Task instructions:
Take down each entry exactly as written.

═══ Material for the task

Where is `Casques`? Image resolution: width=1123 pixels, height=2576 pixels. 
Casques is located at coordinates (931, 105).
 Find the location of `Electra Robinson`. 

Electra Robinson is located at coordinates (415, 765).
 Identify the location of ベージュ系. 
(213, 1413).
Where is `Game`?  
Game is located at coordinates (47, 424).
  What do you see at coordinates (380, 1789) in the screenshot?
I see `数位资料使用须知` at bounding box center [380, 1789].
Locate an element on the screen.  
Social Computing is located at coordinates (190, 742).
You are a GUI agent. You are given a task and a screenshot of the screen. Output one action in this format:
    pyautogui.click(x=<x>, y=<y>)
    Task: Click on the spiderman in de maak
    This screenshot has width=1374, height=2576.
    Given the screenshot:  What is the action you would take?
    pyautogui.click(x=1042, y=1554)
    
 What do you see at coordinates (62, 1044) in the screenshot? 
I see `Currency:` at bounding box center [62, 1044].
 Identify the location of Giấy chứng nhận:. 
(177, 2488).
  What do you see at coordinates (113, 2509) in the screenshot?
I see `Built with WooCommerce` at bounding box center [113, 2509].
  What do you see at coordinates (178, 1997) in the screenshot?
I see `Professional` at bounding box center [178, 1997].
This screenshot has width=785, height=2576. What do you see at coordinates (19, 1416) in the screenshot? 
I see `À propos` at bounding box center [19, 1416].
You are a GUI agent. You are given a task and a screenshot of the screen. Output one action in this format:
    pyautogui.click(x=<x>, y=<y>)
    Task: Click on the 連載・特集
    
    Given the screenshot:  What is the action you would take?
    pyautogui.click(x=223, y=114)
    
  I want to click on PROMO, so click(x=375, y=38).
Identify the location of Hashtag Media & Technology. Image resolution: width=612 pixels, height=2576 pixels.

══════

Exercise output:
Where is `Casques`? Image resolution: width=1123 pixels, height=2576 pixels. 
Casques is located at coordinates (931, 105).
 Find the location of `Electra Robinson`. 

Electra Robinson is located at coordinates (415, 765).
 Identify the location of ベージュ系. 
(213, 1413).
Where is `Game`?  
Game is located at coordinates (47, 424).
  What do you see at coordinates (380, 1789) in the screenshot?
I see `数位资料使用须知` at bounding box center [380, 1789].
Locate an element on the screen.  
Social Computing is located at coordinates (190, 742).
You are a GUI agent. You are given a task and a screenshot of the screen. Output one action in this format:
    pyautogui.click(x=<x>, y=<y>)
    Task: Click on the spiderman in de maak
    This screenshot has width=1374, height=2576.
    Given the screenshot:  What is the action you would take?
    pyautogui.click(x=1042, y=1554)
    
 What do you see at coordinates (62, 1044) in the screenshot? 
I see `Currency:` at bounding box center [62, 1044].
 Identify the location of Giấy chứng nhận:. 
(177, 2488).
  What do you see at coordinates (113, 2509) in the screenshot?
I see `Built with WooCommerce` at bounding box center [113, 2509].
  What do you see at coordinates (178, 1997) in the screenshot?
I see `Professional` at bounding box center [178, 1997].
This screenshot has width=785, height=2576. What do you see at coordinates (19, 1416) in the screenshot? 
I see `À propos` at bounding box center [19, 1416].
You are a GUI agent. You are given a task and a screenshot of the screen. Output one action in this format:
    pyautogui.click(x=<x>, y=<y>)
    Task: Click on the 連載・特集
    
    Given the screenshot:  What is the action you would take?
    pyautogui.click(x=223, y=114)
    
  I want to click on PROMO, so click(x=375, y=38).
Identify the location of Hashtag Media & Technology. Image resolution: width=612 pixels, height=2576 pixels.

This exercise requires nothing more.